> [THE INPUT]:
==================================================

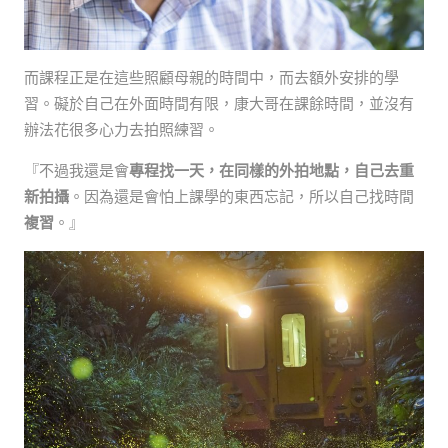
而課程正是在這些照顧母親的時間中，而去額外安排的學
習。礙於自己在外面時間有限，康大哥在課餘時間，並沒有
辦法花很多心力去拍照練習。
『不過我還是會
專程找一天，在同樣的外拍地點，自己去重
新拍攝
。因為還是會怕上課學的東西忘記，所以自己找時間
複習
。』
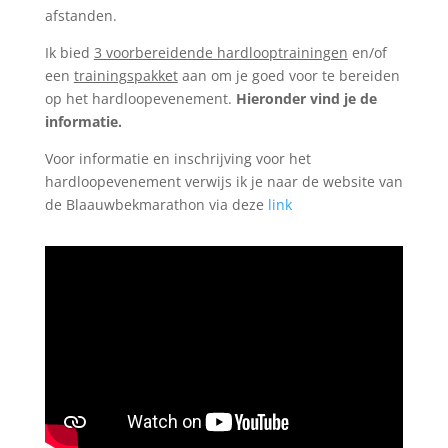
afstanden.
Ik bied
3 voorbereidende hardlooptrainingen
en/of
een
trainingspakket
aan om je goed voor te bereiden
op het hardloopevenement.
Hieronder vind je de
informatie.
Voor informatie en inschrijving voor het
hardloopevenement verwijs ik je naar de website van
de Blaauwbekmarathon via deze
link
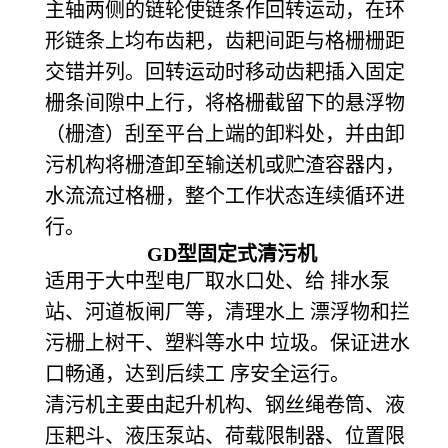
主轴两侧的链轮使链条作回转运动，在环
形链条上均布齿耙，齿耙间距与格栅栅距
交错并列。回转运动时移动齿耙插入固定
栅条间隙中上行，将格栅截留下的悬浮物
（栅渣）刮至平台上端的卸料处，并由卸
污机构将栅渣卸至输送机或贮渣容器内，
水流流过格栅，整个工作状态连续循环进
行。
GD
型固定式清污机
适用于大中型电厂取水口处、给 排水泵
站、河道板闸厂等，清理水上 漂浮物和拦
污栅上树干、塑料等水中 垃圾。保证进水
口畅通，达到后续工 序安全运行。
清污机主要由起升机构、钢丝绳卷筒、液
压耙斗、液压泵站、荷载限制器、位置限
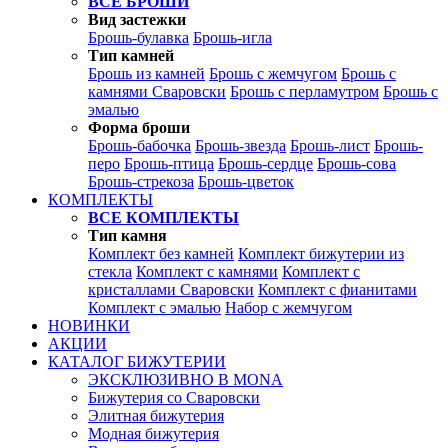
ВСЕ БРОШИ
Вид застежки
Брошь-булавка
Брошь-игла
Тип камней
Брошь из камней
Брошь с жемчугом
Брошь с
камнями Сваровски
Брошь с перламутром
Брошь с
эмалью
Форма броши
Брошь-бабочка
Брошь-звезда
Брошь-лист
Брошь-
перо
Брошь-птица
Брошь-сердце
Брошь-сова
Брошь-стрекоза
Брошь-цветок
КОМПЛЕКТЫ
ВСЕ КОМПЛЕКТЫ
Тип камня
Комплект без камней
Комплект бижутерии из
стекла
Комплект с камнями
Комплект с
кристаллами Сваровски
Комплект с фианитами
Комплект с эмалью
Набор с жемчугом
НОВИНКИ
АКЦИИ
КАТАЛОГ БИЖУТЕРИИ
ЭКСКЛЮЗИВНО В MONA
Бижутерия со Сваровски
Элитная бижутерия
Модная бижутерия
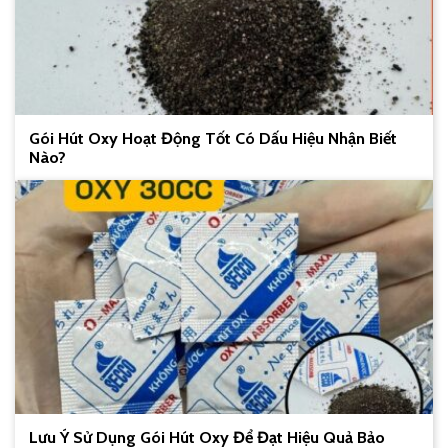
Gói Hút Oxy Hoạt Động Tốt Có Dấu Hiệu Nhận Biết
Nào?
Lưu Ý Sử Dụng Gói Hút Oxy Để Đạt Hiệu Quả Bảo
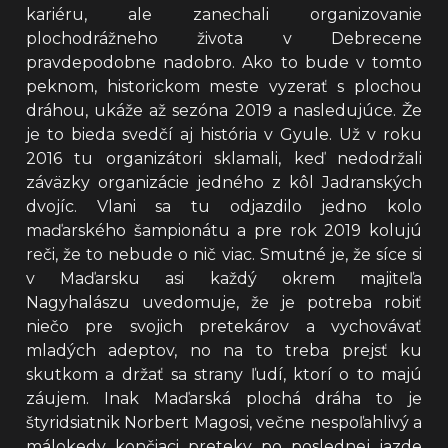
kariéru, ale zanechali organizovanie
plochodrážneho života v Debrecene
pravdepodobne nadobro. Ako to bude v tomto
peknom, historickom meste vyzerať s plochou
dráhou, ukáže až sezóna 2019 a nasledujúce. Že
je to bieda svedčí aj história v Gyule. Už v roku
2016 tu organizátori sklamali, keď nedodržali
záväzky organizácie jedného z kôl Jadranských
dvojíc. Vlani sa tu odjazdilo jedno kolo
maďarského šampionátu a pre rok 2019 kolujú
reči, že to nebude o nič viac. Smutné je, že síce si
v Maďarsku asi každý okrem majiteľa
Nagyhalászu uvedomuje, že je potreba robiť
niečo pre svojich pretekárov a vychovávať
mladých adeptov, no na to treba prejsť ku
skutkom a držať sa strany ľudí, ktorí o to majú
záujem. Inak Maďarská plochá dráha to je
štyridsiatnik Norbert Magosi, večne nespoľahlivý a
málokedy končiaci preteky po poslednej jazde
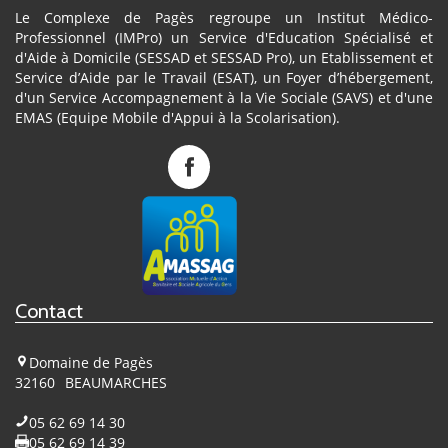
Le Complexe de Pagès regroupe un Institut Médico-
Professionnel (IMPro) un Service d'Education Spécialisé et
d'Aide à Domicile (SESSAD et SESSAD Pro), un Etablissement et
Service d’Aide par le Travail (ESAT), un Foyer d’hébergement,
d'un Service Accompagnement à la Vie Sociale (SAVS) et d'une
EMAS (Equipe Mobile d'Appui à la Scolarisation).
Complexe
de
Pagès
sur
Facebook
Contact
Domaine de Pagès
32160
BEAUMARCHES
05 62 69 14 30
05 62 69 14 39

==================================================

> [WHAT IS NEEDED]:
If the records include pictures, omit them and transcribe everything else exactly.

> [TASK RESPONSE]:
而課程正是在這些照顧母親的時間中，而去額外安排的學
習。礙於自己在外面時間有限，康大哥在課餘時間，並沒有
辦法花很多心力去拍照練習。
『不過我還是會
專程找一天，在同樣的外拍地點，自己去重
新拍攝
。因為還是會怕上課學的東西忘記，所以自己找時間
複習
。』
afstanden.
Ik bied
3 voorbereidende hardlooptrainingen
en/of
een
trainingspakket
aan om je goed voor te bereiden
op het hardloopevenement.
Hieronder vind je de
informatie.
Voor informatie en inschrijving voor het
hardloopevenement verwijs ik je naar de website van
de Blaauwbekmarathon via deze
link
主轴两侧的链轮使链条作回转运动，在环
形链条上均布齿耙，齿耙间距与格栅栅距
交错并列。回转运动时移动齿耙插入固定
栅条间隙中上行，将格栅截留下的悬浮物
（栅渣）刮至平台上端的卸料处，并由卸
污机构将栅渣卸至输送机或贮渣容器内，
水流流过格栅，整个工作状态连续循环进
行。
GD
型固定式清污机
适用于大中型电厂取水口处、给 排水泵
站、河道板闸厂等，清理水上 漂浮物和拦
污栅上树干、塑料等水中 垃圾。保证进水
口畅通，达到后续工 序安全运行。
清污机主要由起升机构、钢丝绳卷筒、液
压耙斗、液压泵站、荷载限制器、位置限
ВСЕ БРОШИ
Вид застежки
Брошь-булавка
Брошь-игла
Тип камней
Брошь из камней
Брошь с жемчугом
Брошь с
камнями Сваровски
Брошь с перламутром
Брошь с
эмалью
Форма броши
Брошь-бабочка
Брошь-звезда
Брошь-лист
Брошь-
перо
Брошь-птица
Брошь-сердце
Брошь-сова
Брошь-стрекоза
Брошь-цветок
КОМПЛЕКТЫ
ВСЕ КОМПЛЕКТЫ
Тип камня
Комплект без камней
Комплект бижутерии из
стекла
Комплект с камнями
Комплект с
кристаллами Сваровски
Комплект с фианитами
Комплект с эмалью
Набор с жемчугом
НОВИНКИ
АКЦИИ
КАТАЛОГ БИЖУТЕРИИ
ЭКСКЛЮЗИВНО В MONA
Бижутерия со Сваровски
Элитная бижутерия
Модная бижутерия
Gói Hút Oxy Hoạt Động Tốt Có Dấu Hiệu Nhận Biết
Nào?
Lưu Ý Sử Dụng Gói Hút Oxy Để Đạt Hiệu Quả Bảo
kariéru, ale zanechali organizovanie
plochodrážneho života v Debrecene
pravdepodobne nadobro. Ako to bude v tomto
peknom, historickom meste vyzerať s plochou
dráhou, ukáže až sezóna 2019 a nasledujúce. Že
je to bieda svedčí aj história v Gyule. Už v roku
2016 tu organizátori sklamali, keď nedodržali
záväzky organizácie jedného z kôl Jadranských
dvojíc. Vlani sa tu odjazdilo jedno kolo
maďarského šampionátu a pre rok 2019 kolujú
reči, že to nebude o nič viac. Smutné je, že síce si
v Maďarsku asi každý okrem majiteľa
Nagyhalászu uvedomuje, že je potreba robiť
niečo pre svojich pretekárov a vychovávať
mladých adeptov, no na to treba prejsť ku
skutkom a držať sa strany ľudí, ktorí o to majú
záujem. Inak Maďarská plochá dráha to je
štyridsiatnik Norbert Magosi, večne nespoľahlivý a
málokedy končiaci preteky po poslednej jazde
Le Complexe de Pagès regroupe un Institut Médico-
Professionnel (IMPro) un Service d'Education Spécialisé et
d'Aide à Domicile (SESSAD et SESSAD Pro), un Etablissement et
Service d’Aide par le Travail (ESAT), un Foyer d’hébergement,
d'un Service Accompagnement à la Vie Sociale (SAVS) et d'une
EMAS (Equipe Mobile d'Appui à la Scolarisation).
Complexe
de
Pagès
sur
Facebook
Contact
Domaine de Pagès
32160
BEAUMARCHES
05 62 69 14 30
05 62 69 14 39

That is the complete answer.